Первые десять лет в Штатах дались родителям нелегко. Хотя Фрэнси часто говорила, что чешское общество Манхэттена было куда интереснее того, в котором они вращались в Праге, она страдала от серьезных проблем со здоровьем. В пятидесятые она была кормильцем, поваром, домохозяйкой, матерью и женой. В 1951-м она перенесла тяжелые роды моего брата Томми. Финансовое положение родителей было шатким: они жонглировали ежемесячной арендой за жилье и кредитами в ателье, пытаясь поддерживать уровень жизни среднего класса. Чуть не умерев от голода в лагерях, родители настаивали на ежедневном употреблении мяса. Фрэнси настаивала и на посещении концертов и театров. В 1956-м у нее случился нервный срыв, настолько серьезный, что потребовалось длительное лечение у психоаналитика. Ее двоюродный брат Петер, на тот момент уже преуспевающий химик, помог оплатить лечение.
Курт потихоньку учил английский и периодически брался за черную работу. Он был любящим отцом, но мало чем мог помочь в готовке и уборке. Как и отец Фрэнси, Эмиль Рабинек, он помогал жене, ведя ее бухгалтерию. В конце концов, он смог присоединиться к Международному союзу швейных работниц и устроился резчиком в Текстильный центр Манхэттена.
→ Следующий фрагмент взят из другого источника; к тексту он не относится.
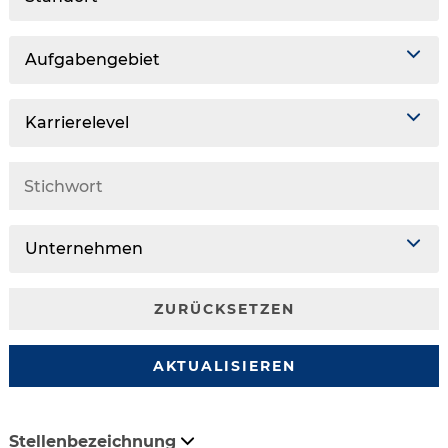
Aufgabengebiet
Karrierelevel
Unternehmen
ZURÜCKSETZEN
AKTUALISIEREN
Stellenbezeichnung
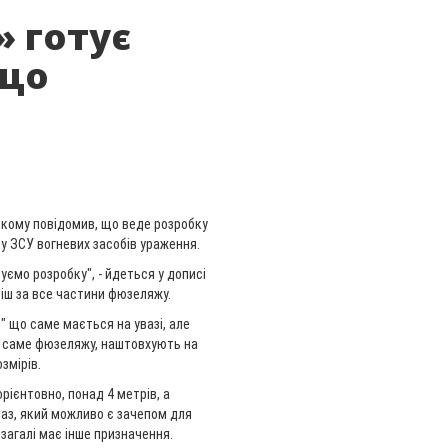
 готує
ещо
якому повідомив, що веде розробку
 у ЗСУ вогневих засобів ураження.
шуємо розробку", - йдеться у дописі
іш за все частини фюзеляжу.
" що саме мається на увазі, але
то саме фюзеляжу, наштовхують на
змірів.
рієнтовно, понад 4 метрів, а
паз, який можливо є зачепом для
загалі має інше призначення.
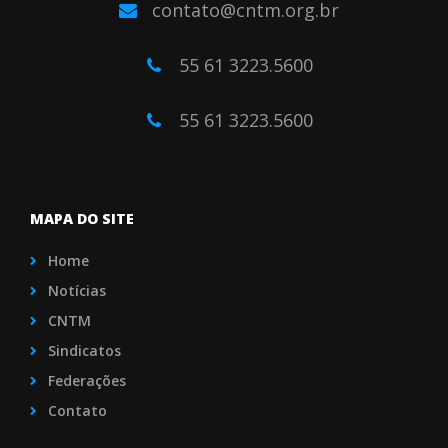
contato@cntm.org.br
55 61 3223.5600
55 61 3223.5600
MAPA DO SITE
Home
Notícias
CNTM
Sindicatos
Federações
Contato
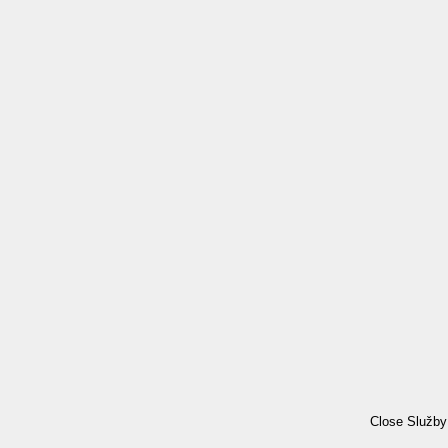
Close Služby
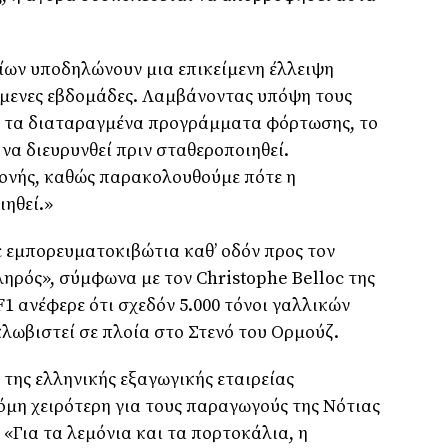
ων υποδηλώνουν μια επικείμενη έλλειψη
όμενες εβδομάδες. Λαμβάνοντας υπόψη τους
ι τα διαταραγμένα προγράμματα φόρτωσης, το
να διευρυνθεί πριν σταθεροποιηθεί.
ονής, καθώς παρακολουθούμε πότε η
ηθεί.»
ε εμπορευματοκιβώτια καθ’ οδόν προς τον
ληρός», σύμφωνα με τον Christophe Belloc της
1 ανέφερε ότι σχεδόν 5.000 τόνοι γαλλικών
κλωβιστεί σε πλοία στο Στενό του Ορμούζ.
της ελληνικής εξαγωγικής εταιρείας
όμη χειρότερη για τους παραγωγούς της Νότιας
 «Για τα λεμόνια και τα πορτοκάλια, η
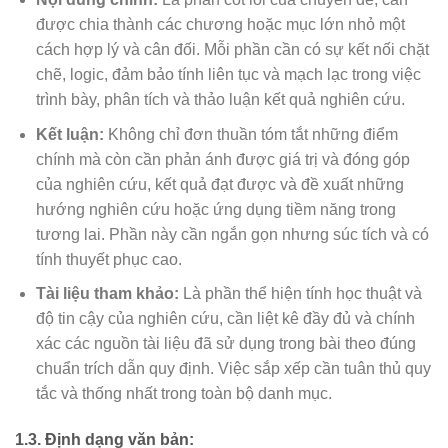
được chia thành các chương hoặc mục lớn nhỏ một
cách hợp lý và cân đối. Mỗi phần cần có sự kết nối chặt
chẽ, logic, đảm bảo tính liên tục và mạch lạc trong việc
trình bày, phân tích và thảo luận kết quả nghiên cứu.
Kết luận:
Không chỉ đơn thuần tóm tắt những điểm
chính mà còn cần phản ánh được giá trị và đóng góp
của nghiên cứu, kết quả đạt được và đề xuất những
hướng nghiên cứu hoặc ứng dụng tiềm năng trong
tương lai. Phần này cần ngắn gọn nhưng súc tích và có
tính thuyết phục cao.
Tài liệu tham khảo:
Là phần thể hiện tính học thuật và
độ tin cậy của nghiên cứu, cần liệt kê đầy đủ và chính
xác các nguồn tài liệu đã sử dụng trong bài theo đúng
chuẩn trích dẫn quy định. Việc sắp xếp cần tuân thủ quy
tắc và thống nhất trong toàn bộ danh mục.
1.3. Định dạng văn bản:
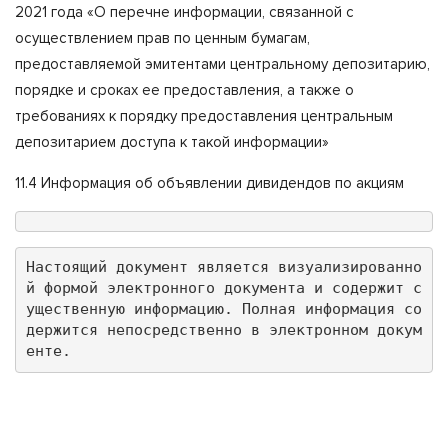
2021 года «О перечне информации, связанной с
осуществлением прав по ценным бумагам,
предоставляемой эмитентами центральному депозитарию,
порядке и сроках ее предоставления, а также о
требованиях к порядку предоставления центральным
депозитарием доступа к такой информации»
11.4 Информация об объявлении дивидендов по акциям
Настоящий документ является визуализированно
й формой электронного документа и содержит с
ущественную информацию. Полная информация со
держится непосредственно в электронном докум
енте.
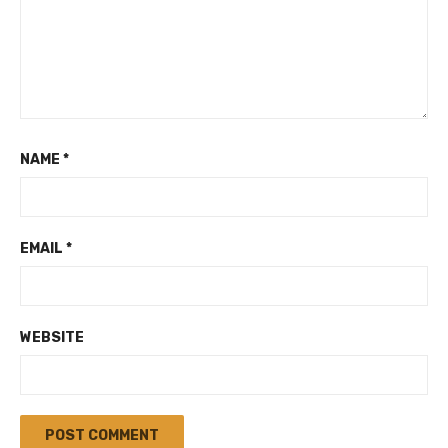
NAME
*
EMAIL
*
WEBSITE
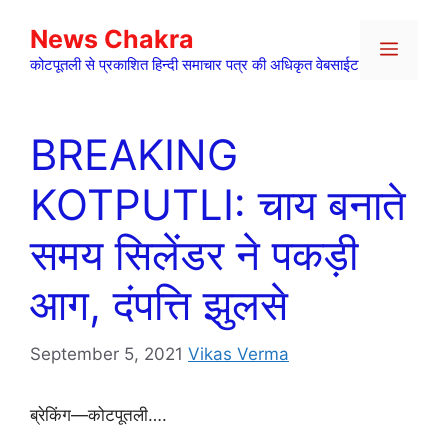
Skip
News Chakra
to
Menu
content
कोटपूतली से प्रकाशित हिन्दी समाचार पत्र की अधिकृत वेबसाईट
BREAKING
KOTPUTLI: चाय बनाते
समय सिलेंडर ने पकड़ी
आग, दंपत्ति झुलसे
September 5, 2021
Vikas Verma
ब्रेकिंग—कोटपूतली….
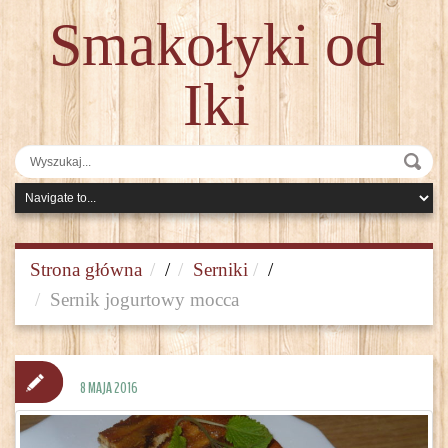
Smakołyki od
Iki
Strona główna
/
Serniki
/
Sernik jogurtowy mocca
8 MAJA 2016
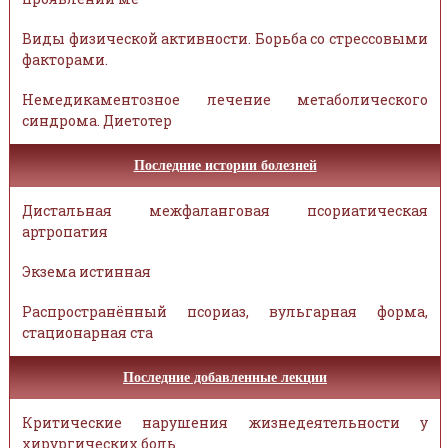
Виды физической активности. Борьба со стрессовыми
факторами.
Немедикаментозное лечение метаболического
синдрома. Диетотер
Последние истории болезней
Дистальная межфаланговая псориатическая
артропатия
Экзема истинная
Распространённый псориаз, вульгарная форма,
стационарная ста
Последние добавленные лекции
Критические нарушения жизнедеятельности у
хирургических боль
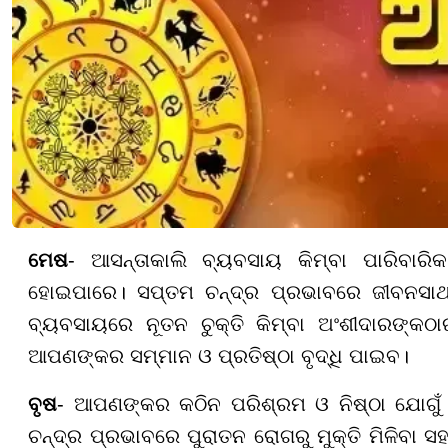
ମେଷ
- ଆସନ୍ତାକାଲି ବ୍ୟବସାୟ କିମ୍ବା ପାରିବାରି
ହୋଇପାରେ। ସପ୍ତମ ଚନ୍ଦ୍ର ପ୍ରଭାବରେ ଜୀବନସାଥୀ
ବ୍ୟବସାୟରେ ନୂତନ ଚୁକ୍ତି କିମ୍ବା ଅଂଶୀଦାରଙ୍କଠ
ଆପଣଙ୍କର ସମ୍ମାନ ଓ ପ୍ରତିଷ୍ଠା ବୃଦ୍ଧି ପାଇବ।
ବୃଷ
- ଆପଣଙ୍କର କଠିନ ପରିଶ୍ରମ ଓ ନିଷ୍ଠା ଯୋଗୁଁ କ
ଚନ୍ଦ୍ର ପ୍ରଭାବରେ ପୁରାତନ ରୋଗରୁ ମୁକ୍ତି ମିଳିବା ସ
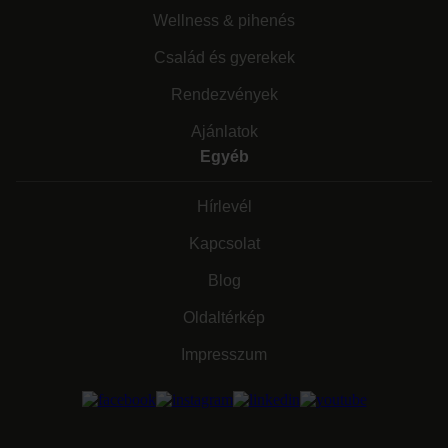
Wellness & pihenés
Család és gyerekek
Rendezvények
Ajánlatok
Egyéb
Hírlevél
Kapcsolat
Blog
Oldaltérkép
Impresszum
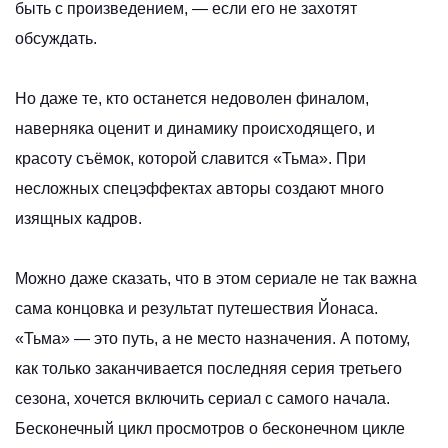
быть с произведением, — если его не захотят
обсуждать.
Но даже те, кто останется недоволен финалом,
наверняка оценит и динамику происходящего, и
красоту съёмок, которой славится «Тьма». При
несложных спецэффектах авторы создают много
изящных кадров.
Можно даже сказать, что в этом сериале не так важна
сама концовка и результат путешествия Йонаса.
«Тьма» — это путь, а не место назначения. А потому,
как только заканчивается последняя серия третьего
сезона, хочется включить сериал с самого начала.
Бесконечный цикл просмотров о бесконечном цикле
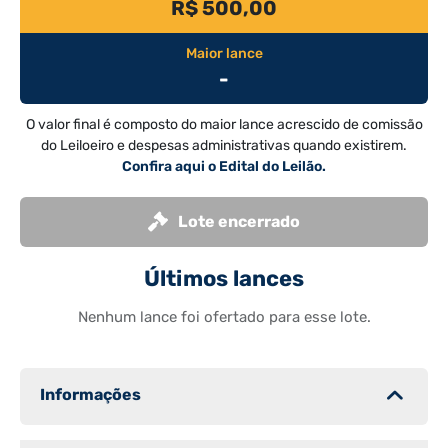
R$ 500,00
Maior lance
-
O valor final é composto do maior lance acrescido de comissão
do Leiloeiro e despesas administrativas quando existirem.
Confira aqui o Edital do Leilão.
Lote encerrado
Últimos lances
Nenhum lance foi ofertado para esse lote.
Informações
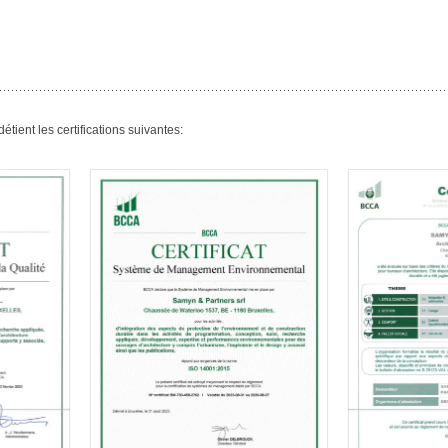
ent les certifications suivantes:
VALIDEO schema
2024
NBN EN 14001 : 2023
548 /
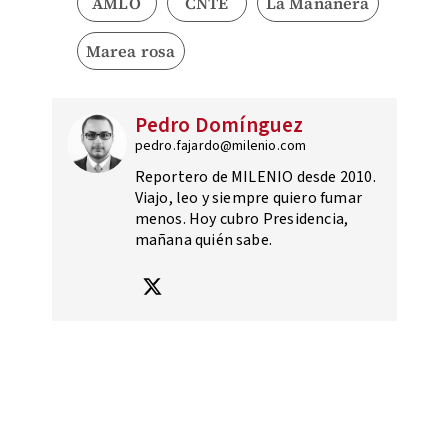
AMLO
CNTE
La Mañanera
Marea rosa
Pedro Domínguez
pedro.fajardo@milenio.com
Reportero de MILENIO desde 2010.
Viajo, leo y siempre quiero fumar
menos. Hoy cubro Presidencia,
mañana quién sabe.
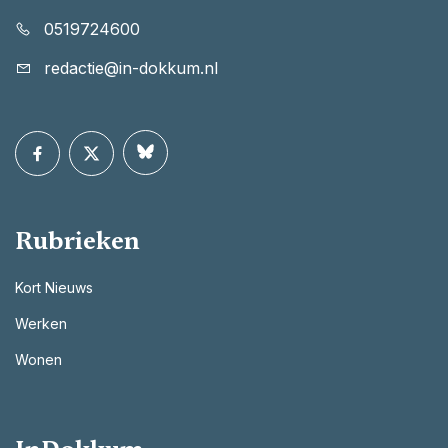
0519724600
redactie@in-dokkum.nl
Rubrieken
Kort Nieuws
Werken
Wonen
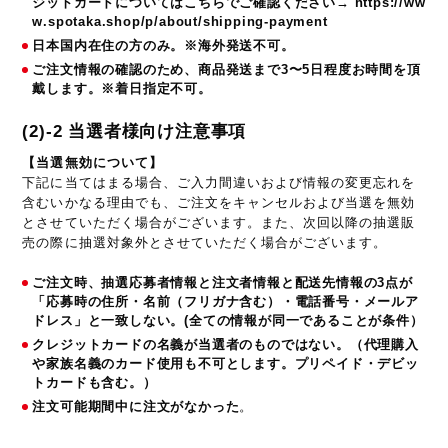
ジットカードについてはこちらでご確認ください→
https://ww
w.spotaka.shop/p/about/shipping-payment
日本国内在住の方のみ。※海外発送不可。
ご注文情報の確認のため、商品発送まで3〜5日程度お時間を頂
戴します。※着日指定不可。
(2)-2 当選者様向け注意事項
【当選無効について】
下記に当てはまる場合、ご入力間違いおよび情報の変更忘れを
含むいかなる理由でも、ご注文をキャンセルおよび当選を無効
とさせていただく場合がございます。また、次回以降の抽選販
売の際に抽選対象外とさせていただく場合がございます。
ご注文時、抽選応募者情報と注文者情報と配送先情報の3点が
「応募時の住所・名前（フリガナ含む）・電話番号・メールア
ドレス」と一致しない。(全ての情報が同一であることが条件）
クレジットカードの名義が当選者のものではない。（代理購入
や家族名義のカード使用も不可とします。プリペイド・デビッ
トカードも含む。）
注文可能期間中に注文がなかった
。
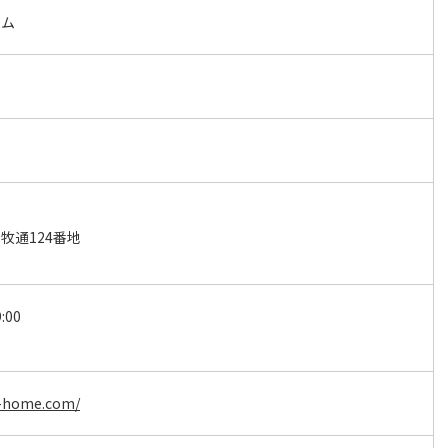
ーム
牧通124番地
:00
a-home.com/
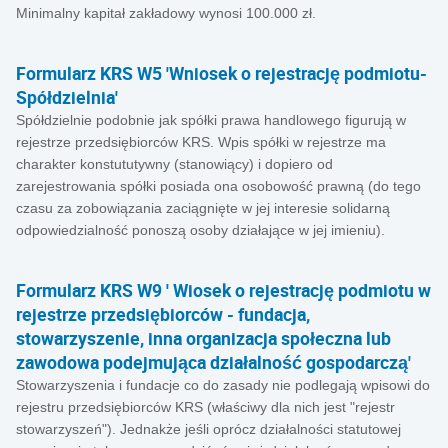
Minimalny kapitał zakładowy wynosi 100.000 zł.
Formularz KRS W5 'Wniosek o rejestrację podmiotu-
Spółdzielnia'
Spółdzielnie podobnie jak spółki prawa handlowego figurują w
rejestrze przedsiębiorców KRS. Wpis spółki w rejestrze ma
charakter konstututywny (stanowiący) i dopiero od
zarejestrowania spółki posiada ona osobowość prawną (do tego
czasu za zobowiązania zaciągnięte w jej interesie solidarną
odpowiedzialność ponoszą osoby działające w jej imieniu).
Formularz KRS W9 ' Wiosek o rejestrację podmiotu w
rejestrze przedsiębiorców - fundacja,
stowarzyszenie, inna organizacja społeczna lub
zawodowa podejmująca działalność gospodarczą'
Stowarzyszenia i fundacje co do zasady nie podlegają wpisowi do
rejestru przedsiębiorców KRS (właściwy dla nich jest "rejestr
stowarzyszeń"). Jednakże jeśli oprócz działalności statutowej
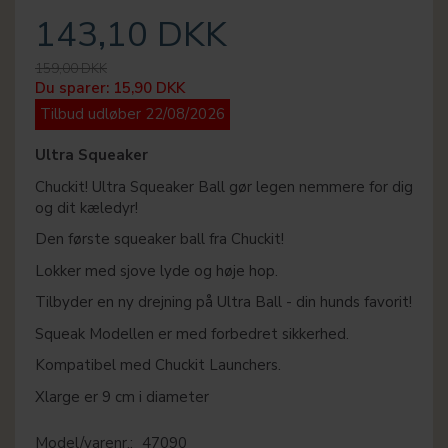
143,10 DKK
159,00 DKK
Du sparer:
15,90 DKK
Tilbud udløber 22/08/2026
Ultra Squeaker
Chuckit! Ultra Squeaker Ball gør legen nemmere for dig
og dit kæledyr!
Den første squeaker ball fra Chuckit!
Lokker med sjove lyde og høje hop.
Tilbyder en ny drejning på Ultra Ball - din hunds favorit!
Squeak Modellen er med forbedret sikkerhed.
Kompatibel med Chuckit Launchers.
Xlarge er 9 cm i diameter
Model/varenr.:
47090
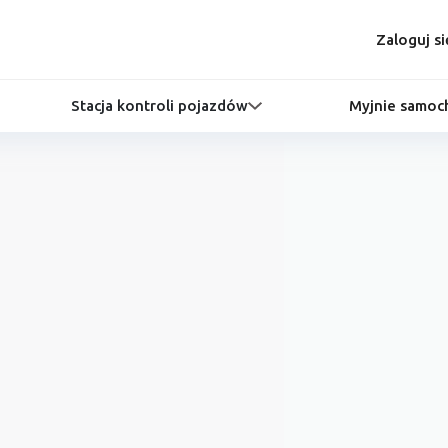
Zaloguj si
Stacja kontroli pojazdów
Myjnie samo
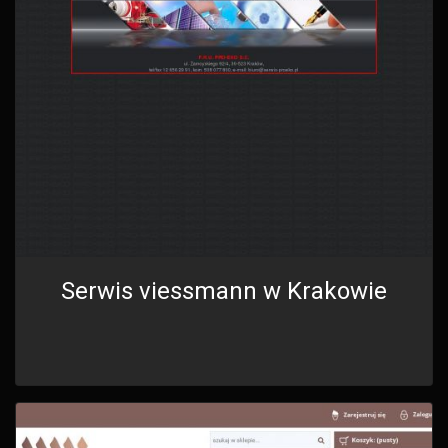
Serwis viessmann w Krakowie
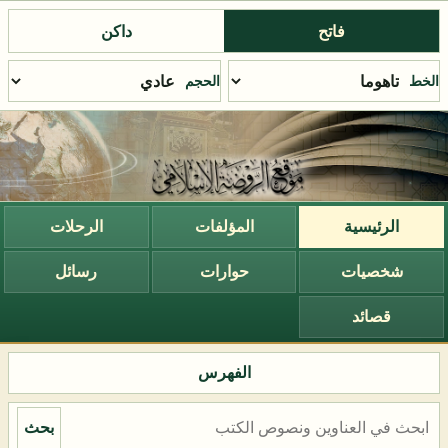
فاتح
داكن
الخط
الحجم
الرئيسية
المؤلفات
الرحلات
شخصيات
حوارات
رسائل
قصائد
الفهرس
بحث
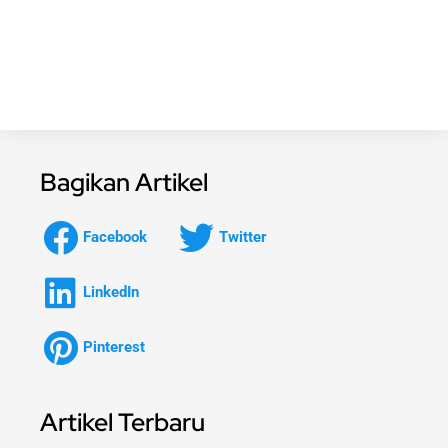
Bagikan Artikel
Facebook
Twitter
LinkedIn
Pinterest
Artikel Terbaru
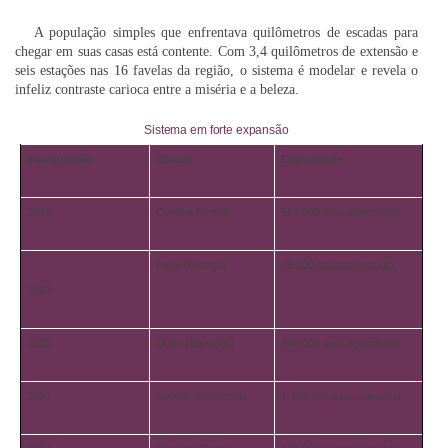
A população simples que enfrentava quilômetros de escadas para
chegar em suas casas está contente. Com 3,4 quilômetros de extensão e
seis estações nas 16 favelas da região, o sistema é modelar e revela o
infeliz contraste carioca entre a miséria e a beleza.
Sistema em forte expansão
Inauguração
Cidade
Capacidade
1972
Curitiba (Brasil)
562.000 passageiros/dia
Paris (França)
45.000 passageiros/dia
1993
1995
Quito (Equador)
246.000 passageiros/dia
2001
Bogotá (Colômbia)
1.450.000 passageiros/dia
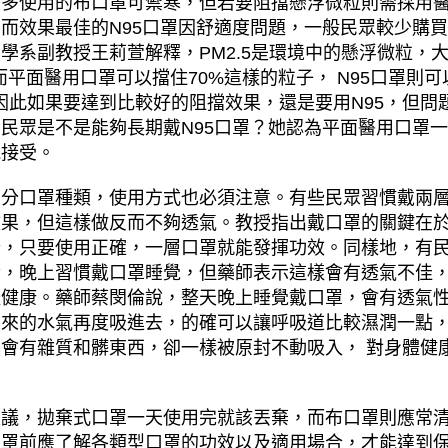
大多使用的布口罩可禦寒，但若要阻擋懸浮微粒則需採用
而效果最佳的N95口罩因舒適度問題，一般民眾較少購
學系副教授王莉萱解釋，PM2.5是環境中的懸浮微粒，
，而平面醫用口罩可以擋住70%這樣的粒子， N95口罩則
%，因此如果要達到比較好的阻擋效果，還是要用N95，但問
民眾是不是能夠長期戴N95口罩？她認為平面醫用口罩
能接受。
口罩種類，使用方式也必須注意。有些民眾習慣戴兩層
效果，但這樣做反而不夠透氣。教授指出戴口罩的關鍵在
合，只要使用正確，一層口罩就能發揮功效。同樣地，有
冷，晚上習慣戴口罩睡覺，但藥師表示這樣會有透氣不佳
體健康。藥師蔡閔倫說，整天晚上睡覺戴口罩，會有透氣
出來的水氣再度吸進去，的確可以讓呼吸道比較濕潤一點
會有雜質和髒東西，卻一樣被原封不動吸入， 對身體健
，拋棄式口罩一天使用完就該丟棄，而布口罩則應常清
口罩前應了解各類型口罩的功效以及適用場合，才能達到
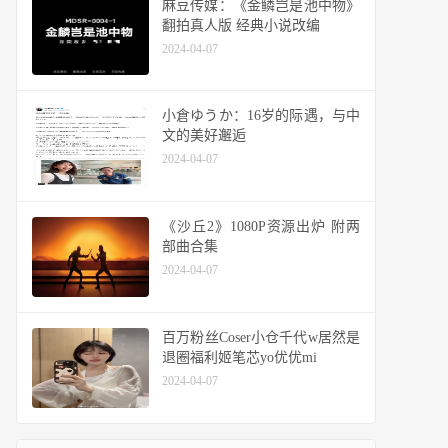
麻豆传媒：《金鳞岂是池中物》
翻拍真人版 经典小说改编
2024-04-07
小倉ゆうか：16岁的际遇，与中
文的美好邂逅
2024-04-07
《沙丘2》1080P资源出炉 附两
部曲合集
2024-04-07
百万粉丝Coser小仓千代w居然是
退圈福利姬笔芯yo优优mi
2024-04-07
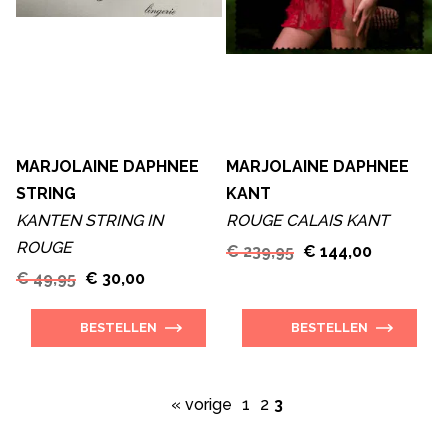
MARJOLAINE DAPHNEE
MARJOLAINE DAPHNEE
STRING
KANT
KANTEN STRING IN
ROUGE CALAIS KANT
ROUGE
€ 239,95
€ 144,00
€ 49,95
€ 30,00
BESTELLEN
BESTELLEN
« vorige
1
2
3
В 50-е и 60-е Фрэнси переписывалась со своей сестрой и подругами, выжившими в лагере. Китти осталась в Праге, Марго жила в Иерусалиме. Прочих жизнь забросила в Израиль, Северную Америку и Австралию. Иногда я видела одну из них у нас в гостиной. Кажется, это была Хана Гринфельд или Лили Райзен. Затем в 1964 году после длительных судебных разбирательств Фрэнси получила компенсацию от немецкого правительства и на эти деньги навестила тех, с кем прошла всю войну: Китти и Марго.
С 1948 года Китти вместе с сыном и мужем жила в крошечной квартирке в центре Праги. Даже в сером коммунистическом мире она оставалось яркой и общительной и, чтобы быть похожей на голливудских старлеток, перекрасилась в блондинку. Она вышла за Курта Айгера, тоже бывшего узника, и родила сына. Зная немецкий, французский и английский, она работала секретарем-переводчиком сначала в экспортной фирме, а потом у главного раввина Праги. После смерти мужа она жила с чешским протестантом, разделявшим ее радостное восприятие жизни. Когда я навестила ее в Праге, она почти не говорила о войне, но шрамы на ее теле были не только от нарывов, с которыми она боролась в Гамбурге.
У Марго, которая жила вместе с родителями в квартире на Вацлавской площади, когда я появилась на свет, были другие трудности. После освобождения из Маутхаузена она вернулась в Прагу вместе с чешским полковником, узником того же концлагеря. Но, будучи бывшей гражданкой Германии, она не смогла остаться в Чехословакии, высылавшей немецких элементов. В 1949 году она эмигрировала в только что созданное государство Израиль, где познакомилась с берлинцем по фамилии Бир. Удивительно, но эти двое жили в старом арабском доме на территории французского монастыря в иерусалимском Эйн-Кереме. Несколько лет она работала в магазине одежды, детей у нее не было, и она стала моей второй мамой, когда я училась в университете в Иерусалиме. Тогда она многое поведала мне об их с мамой отношениях во время войны.